'''
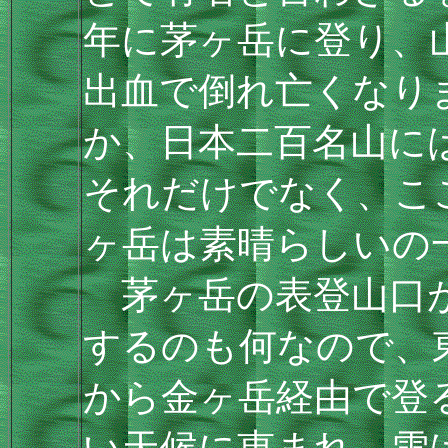
年に茅ヶ岳に登り、
出血で倒れ亡くなり
か、日本二百名山に
それだけでなく、こ
ヶ岳は素晴らしいの
茅ヶ岳の表登山口が
するのも何なので、
から金ヶ岳経由で登
い天候に恵まれ、雪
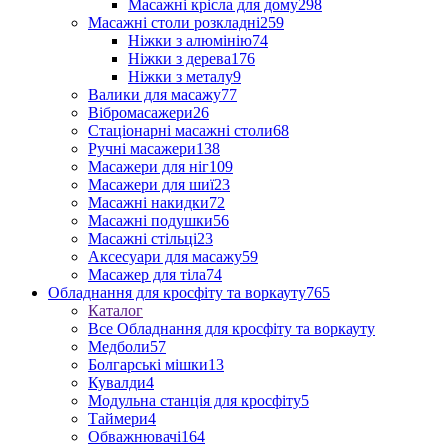
Масажні крісла для дому
298
Масажні столи розкладні
259
Ніжки з алюмінію
74
Ніжки з дерева
176
Ніжки з металу
9
Валики для масажу
77
Вібромасажери
26
Стаціонарні масажні столи
68
Ручні масажери
138
Масажери для ніг
109
Масажери для шиї
23
Масажні накидки
72
Масажні подушки
56
Масажні стільці
23
Аксесуари для масажу
59
Масажер для тіла
74
Обладнання для кросфіту та воркауту
765
Каталог
Все Обладнання для кросфіту та воркауту
Медболи
57
Болгарські мішки
13
Кувалди
4
Модульна станція для кросфіту
5
Таймери
4
Обважнювачі
164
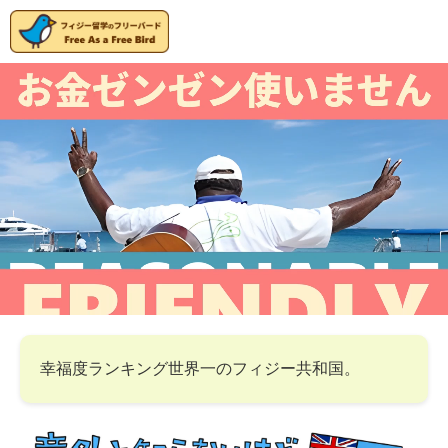
幸福度ランキング世界一のフィジー共和国。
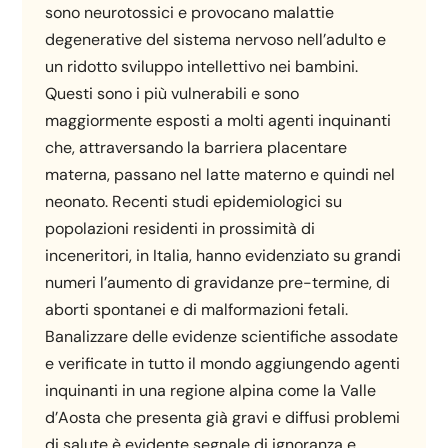
sono neurotossici e provocano malattie
degenerative del sistema nervoso nell’adulto e
un ridotto sviluppo intellettivo nei bambini.
Questi sono i più vulnerabili e sono
maggiormente esposti a molti agenti inquinanti
che, attraversando la barriera placentare
materna, passano nel latte materno e quindi nel
neonato. Recenti studi epidemiologici su
popolazioni residenti in prossimità di
inceneritori, in Italia, hanno evidenziato su grandi
numeri l’aumento di gravidanze pre-termine, di
aborti spontanei e di malformazioni fetali.
Banalizzare delle evidenze scientifiche assodate
e verificate in tutto il mondo aggiungendo agenti
inquinanti in una regione alpina come la Valle
d’Aosta che presenta già gravi e diffusi problemi
di salute è evidente segnale di ignoranza e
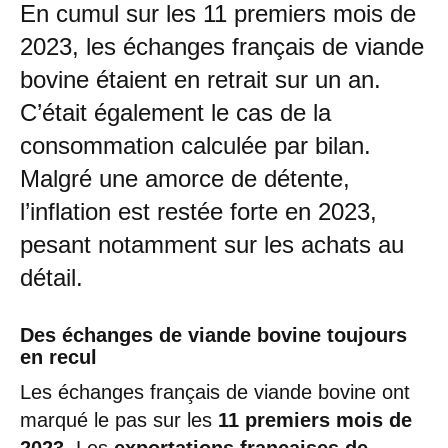
En cumul sur les 11 premiers mois de
2023, les échanges français de viande
bovine étaient en retrait sur un an.
C’était également le cas de la
consommation calculée par bilan.
Malgré une amorce de détente,
l’inflation est restée forte en 2023,
pesant notamment sur les achats au
détail.
Des échanges de viande bovine toujours
en recul
Les échanges français de viande bovine ont
marqué le pas sur les
11 premiers mois de
2023
. Les
exportations françaises de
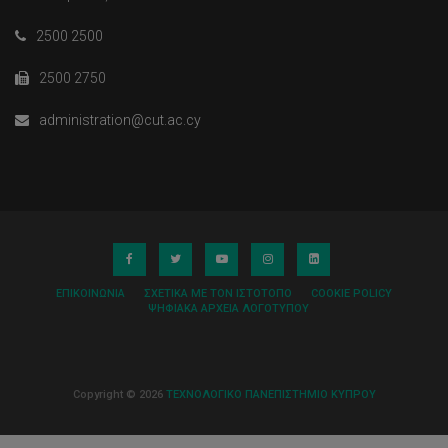
2500 2500
2500 2750
administration@cut.ac.cy
ΕΠΙΚΟΙΝΩΝΊΑ
ΣΧΕΤΙΚΆ ΜΕ ΤΟΝ ΙΣΤΌΤΟΠΟ
COOKIE POLICY
ΨΗΦΙΑΚΆ ΑΡΧΕΊΑ ΛΟΓΌΤΥΠΟΥ
Copyright © 2026
ΤΕΧΝΟΛΟΓΙΚΟ ΠΑΝΕΠΙΣΤΗΜΙΟ ΚΥΠΡΟΥ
'''
TASK OBJECTIVE: Copy every entry exactly; drop the pictures.

SOLUTION:
年に茅ヶ岳に登り、
出血で倒れ亡くなり
か、日本二百名山に
それだけでなく、こ
ヶ岳は素晴らしいの
茅ヶ岳の表登山口が
するのも何なので、
から金ヶ岳経由で登
い天候に恵まれ、雪
Масажні крісла для дому
298
Масажні столи розкладні
259
Ніжки з алюмінію
74
Ніжки з дерева
176
Ніжки з металу
9
Валики для масажу
77
Вібромасажери
26
Стаціонарні масажні столи
68
Ручні масажери
138
Масажери для ніг
109
Масажери для шиї
23
Масажні накидки
72
Масажні подушки
56
Масажні стільці
23
Аксесуари для масажу
59
Масажер для тіла
74
Обладнання для кросфіту та воркауту
765
Каталог
Все Обладнання для кросфіту та воркауту
Медболи
57
Болгарські мішки
13
Кувалди
4
Модульна станція для кросфіту
5
Таймери
4
Обважнювачі
164
幸福度ランキング世界一のフィジー共和国。
sono neurotossici e provocano malattie
degenerative del sistema nervoso nell’adulto e
un ridotto sviluppo intellettivo nei bambini.
Questi sono i più vulnerabili e sono
maggiormente esposti a molti agenti inquinanti
che, attraversando la barriera placentare
materna, passano nel latte materno e quindi nel
neonato. Recenti studi epidemiologici su
popolazioni residenti in prossimità di
inceneritori, in Italia, hanno evidenziato su grandi
numeri l’aumento di gravidanze pre-termine, di
aborti spontanei e di malformazioni fetali.
Banalizzare delle evidenze scientifiche assodate
e verificate in tutto il mondo aggiungendo agenti
inquinanti in una regione alpina come la Valle
d’Aosta che presenta già gravi e diffusi problemi
di salute è evidente segnale di ignoranza e
En cumul sur les 11 premiers mois de
2023, les échanges français de viande
bovine étaient en retrait sur un an.
C’était également le cas de la
consommation calculée par bilan.
Malgré une amorce de détente,
l’inflation est restée forte en 2023,
pesant notamment sur les achats au
détail.
Des échanges de viande bovine toujours
en recul
Les échanges français de viande bovine ont
marqué le pas sur les
11 premiers mois de
2023
. Les
exportations françaises de
2500 2500
2500 2750
administration@cut.ac.cy
ΕΠΙΚΟΙΝΩΝΊΑ
ΣΧΕΤΙΚΆ ΜΕ ΤΟΝ ΙΣΤΌΤΟΠΟ
COOKIE POLICY
ΨΗΦΙΑΚΆ ΑΡΧΕΊΑ ΛΟΓΌΤΥΠΟΥ
Copyright © 2026
ΤΕΧΝΟΛΟΓΙΚΟ ΠΑΝΕΠΙΣΤΗΜΙΟ ΚΥΠΡΟΥ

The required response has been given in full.